• **DIRECTIONS FOR THIS TASK**: Output exactly the lines below, starting with the line that has "qui veulent garder" and going on through the line that has "WhatsApp permet de", both included, and no other lines.

• **DATA TO EXAMINE**:
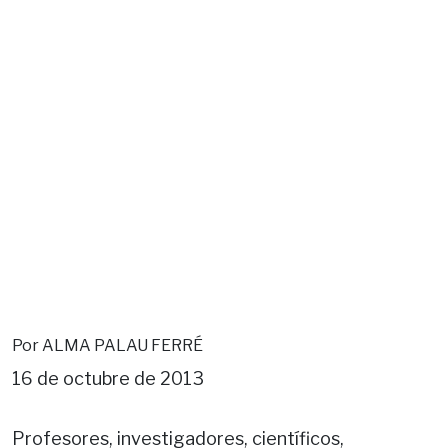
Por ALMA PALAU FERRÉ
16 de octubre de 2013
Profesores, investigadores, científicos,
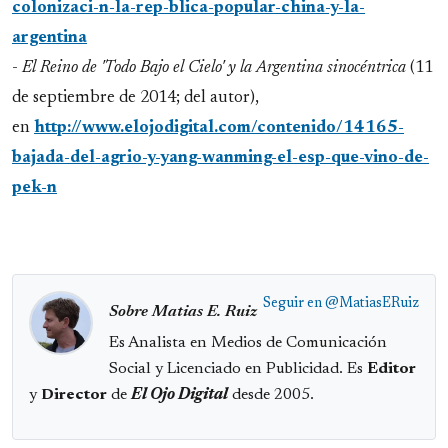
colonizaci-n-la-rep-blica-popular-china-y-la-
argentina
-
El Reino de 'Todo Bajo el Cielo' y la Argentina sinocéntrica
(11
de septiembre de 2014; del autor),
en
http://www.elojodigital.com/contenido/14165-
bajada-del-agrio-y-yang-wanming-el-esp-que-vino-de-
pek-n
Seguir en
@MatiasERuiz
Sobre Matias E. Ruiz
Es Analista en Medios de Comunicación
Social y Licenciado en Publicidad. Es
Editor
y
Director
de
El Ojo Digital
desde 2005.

...

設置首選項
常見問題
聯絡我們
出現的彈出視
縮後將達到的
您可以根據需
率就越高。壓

* * *

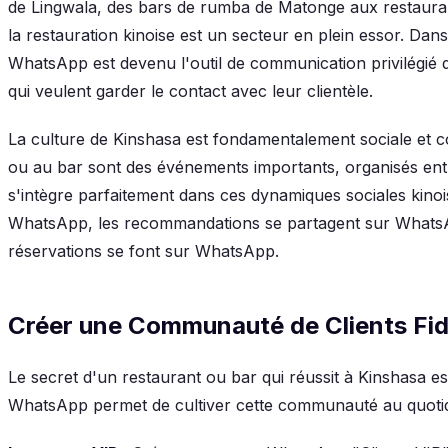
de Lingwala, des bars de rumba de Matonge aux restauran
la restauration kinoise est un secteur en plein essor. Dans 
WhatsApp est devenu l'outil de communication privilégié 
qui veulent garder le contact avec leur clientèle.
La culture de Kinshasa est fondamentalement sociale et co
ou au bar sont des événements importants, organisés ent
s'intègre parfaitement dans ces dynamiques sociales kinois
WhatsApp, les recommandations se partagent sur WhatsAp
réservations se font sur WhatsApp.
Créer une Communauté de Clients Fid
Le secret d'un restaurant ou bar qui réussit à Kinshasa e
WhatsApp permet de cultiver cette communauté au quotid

• **EXPECTED OUTPUT**:
qui veulent garder le contact avec leur clientèle.
La culture de Kinshasa est fondamentalement sociale et co
ou au bar sont des événements importants, organisés ent
s'intègre parfaitement dans ces dynamiques sociales kinois
WhatsApp, les recommandations se partagent sur WhatsAp
réservations se font sur WhatsApp.
Créer une Communauté de Clients Fid
Le secret d'un restaurant ou bar qui réussit à Kinshasa e
WhatsApp permet de cultiver cette communauté au quotid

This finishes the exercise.